Task details → Every line that contains "Rozhledna" must be located and copied from the data.

Saved data entries →
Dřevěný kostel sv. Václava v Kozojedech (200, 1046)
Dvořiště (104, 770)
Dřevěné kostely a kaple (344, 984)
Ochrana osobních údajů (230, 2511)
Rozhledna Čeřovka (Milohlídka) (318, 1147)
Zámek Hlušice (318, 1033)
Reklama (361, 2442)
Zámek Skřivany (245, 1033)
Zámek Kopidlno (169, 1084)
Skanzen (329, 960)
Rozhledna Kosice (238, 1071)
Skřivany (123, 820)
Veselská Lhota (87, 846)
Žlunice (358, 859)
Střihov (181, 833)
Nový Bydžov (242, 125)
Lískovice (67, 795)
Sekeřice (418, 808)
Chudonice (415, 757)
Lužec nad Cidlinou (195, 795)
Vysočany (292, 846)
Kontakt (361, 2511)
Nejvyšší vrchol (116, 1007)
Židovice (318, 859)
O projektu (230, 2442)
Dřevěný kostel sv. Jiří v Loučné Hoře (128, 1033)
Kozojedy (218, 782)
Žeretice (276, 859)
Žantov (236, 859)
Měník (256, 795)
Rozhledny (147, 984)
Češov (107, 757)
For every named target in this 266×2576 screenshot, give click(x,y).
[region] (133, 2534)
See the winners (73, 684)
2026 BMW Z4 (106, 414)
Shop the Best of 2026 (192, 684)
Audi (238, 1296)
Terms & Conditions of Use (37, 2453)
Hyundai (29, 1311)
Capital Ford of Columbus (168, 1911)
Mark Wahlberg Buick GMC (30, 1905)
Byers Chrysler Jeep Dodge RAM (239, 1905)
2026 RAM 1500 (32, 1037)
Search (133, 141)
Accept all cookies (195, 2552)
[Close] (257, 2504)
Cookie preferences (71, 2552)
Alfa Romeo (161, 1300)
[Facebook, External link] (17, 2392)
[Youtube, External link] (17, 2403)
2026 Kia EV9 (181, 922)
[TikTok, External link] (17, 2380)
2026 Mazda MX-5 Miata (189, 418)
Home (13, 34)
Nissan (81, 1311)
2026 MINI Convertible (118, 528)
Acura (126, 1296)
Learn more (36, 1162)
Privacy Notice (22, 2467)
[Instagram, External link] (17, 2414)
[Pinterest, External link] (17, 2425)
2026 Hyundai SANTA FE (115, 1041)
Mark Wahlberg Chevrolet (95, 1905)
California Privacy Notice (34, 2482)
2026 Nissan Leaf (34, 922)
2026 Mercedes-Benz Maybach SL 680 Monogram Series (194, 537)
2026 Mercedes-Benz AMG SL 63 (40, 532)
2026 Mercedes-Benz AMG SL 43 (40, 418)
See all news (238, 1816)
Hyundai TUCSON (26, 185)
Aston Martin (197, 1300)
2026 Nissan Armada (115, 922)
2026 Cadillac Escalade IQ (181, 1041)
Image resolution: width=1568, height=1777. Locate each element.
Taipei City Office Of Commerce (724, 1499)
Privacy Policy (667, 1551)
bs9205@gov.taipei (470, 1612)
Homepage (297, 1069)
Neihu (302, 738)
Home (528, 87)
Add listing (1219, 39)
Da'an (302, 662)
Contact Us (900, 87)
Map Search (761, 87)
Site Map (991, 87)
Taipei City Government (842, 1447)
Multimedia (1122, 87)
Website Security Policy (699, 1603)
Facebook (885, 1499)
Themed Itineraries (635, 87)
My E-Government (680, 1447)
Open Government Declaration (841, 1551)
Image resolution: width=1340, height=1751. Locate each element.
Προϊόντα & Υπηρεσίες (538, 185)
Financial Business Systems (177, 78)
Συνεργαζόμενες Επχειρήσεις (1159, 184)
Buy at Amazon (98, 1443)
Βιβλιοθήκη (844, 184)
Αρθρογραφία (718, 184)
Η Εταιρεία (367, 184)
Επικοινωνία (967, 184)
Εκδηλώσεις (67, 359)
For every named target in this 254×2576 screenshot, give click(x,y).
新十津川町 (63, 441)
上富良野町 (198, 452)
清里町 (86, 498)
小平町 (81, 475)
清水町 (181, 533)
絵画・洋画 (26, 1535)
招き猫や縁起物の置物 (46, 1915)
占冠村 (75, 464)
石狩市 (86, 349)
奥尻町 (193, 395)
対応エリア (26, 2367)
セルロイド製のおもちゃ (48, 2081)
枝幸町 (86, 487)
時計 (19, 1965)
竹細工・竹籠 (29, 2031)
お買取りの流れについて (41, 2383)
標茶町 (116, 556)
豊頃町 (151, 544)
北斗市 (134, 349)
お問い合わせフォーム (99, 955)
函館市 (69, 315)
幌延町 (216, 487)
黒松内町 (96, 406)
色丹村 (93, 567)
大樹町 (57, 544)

The completed task →
Rozhledna Čeřovka (Milohlídka) (318, 1147)
Rozhledna Kosice (238, 1071)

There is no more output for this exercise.